Playing the new Doctor Who — the latest in a long line of famous travelling Time Lords — was a tough assignment, admits actor Christopher Eccleston. With a grin, he says: "Not quite as hard, perhaps, as playing Jesus Christ in The Second Coming or playing Hamlet on the stage the other year."

"I found the Hamlet thing a real uphill struggle, much as I loved doing it," he says candidly. "It was the uncut version, it was on a very open stage and it was very exposing. We spent weeks rehearsing it — but I would still have liked more time — but then, which actor wouldn't? And then the reviews were very mixed. Some enjoyed what I did, others thought that it had 'great comic potential', whatever that means."

Having just completed the last in the present series of Doctor Who, he reveals he is not convinced that he wants to make the commitment to appearing as the Doctor in a second series.

"I know that Russell T Davies, who wrote most of the first series, has been asked to write another six — about half of the scripts required — of a further strand and that other writers are on standby as well.

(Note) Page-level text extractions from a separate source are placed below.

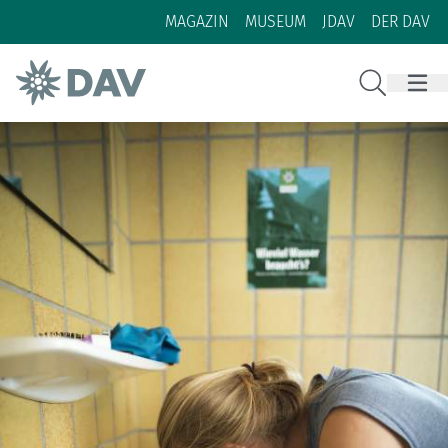
Zum Inhalt
Zur Footer-Navigation
MAGAZIN
MUSEUM
JDAV
DER DAV
Suche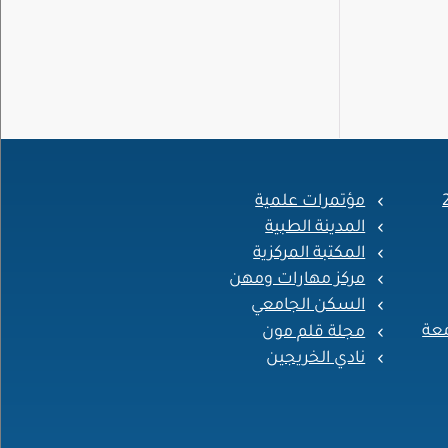
مؤتمرات علمية
المدينة الطبية
المكتبة المركزية
مركز مهارات ومهن
السكن الجامعي
معة
مجلة قلم مون
نادي الخريجين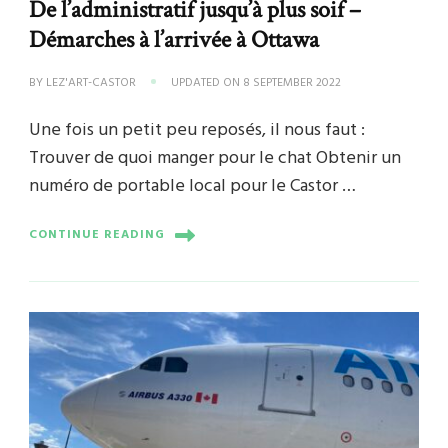
De l’administratif jusqu’à plus soif –
Démarches à l’arrivée à Ottawa
BY
LEZ'ART-CASTOR
UPDATED ON
8 SEPTEMBER 2022
Une fois un petit peu reposés, il nous faut :
Trouver de quoi manger pour le chat Obtenir un
numéro de portable local pour le Castor …
CONTINUE READING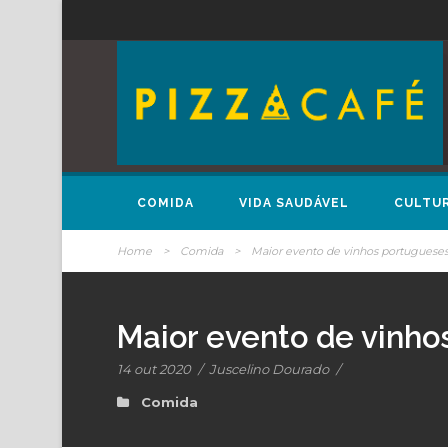
COMIDA
VIDA SAUDÁVEL
CULTU
Home
>
Comida
>
Maior evento de vinhos portugueses 
Maior evento de vinho
14 out 2020
/
Juscelino Dourado
/
Comida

"I know that BBC Wales are more than keen for it to go ahead. But I need to think about it. It is a huge responsibility to shoulder personally and I do not want to be thought of as the Doctor to the exclusion of everything else that I've done or may do in the future. So I'll have to think long and hard about it before I make the final decision to say yes or no. I am keenly aware that the whole thing could well be a poisoned chalice."

Davies' "quite brilliant writing skills" is the reason he gives for agreeing to make this new series. "I'd worked with him with great pleasure on Second Coming and I knew how wonderful he is. So when I heard that he had finally persuaded the BBC to bring back the Doctor in a series after 16 years I rang him up and said, 'Get me an audition, please put a word in for me'. No hesitation at all."

Obviously it is a role with a legacy and Eccleston has been aware of the expectation of its rebirth. "I've thought a lot about how I approached playing the Doctor and I've rationalised it out as my doing it as if I was a child again — that sense of adventure, the not knowing what was around the next corner and the sense of anticipation. Kids love to fantasise and here is the actor's ultimate fantasy.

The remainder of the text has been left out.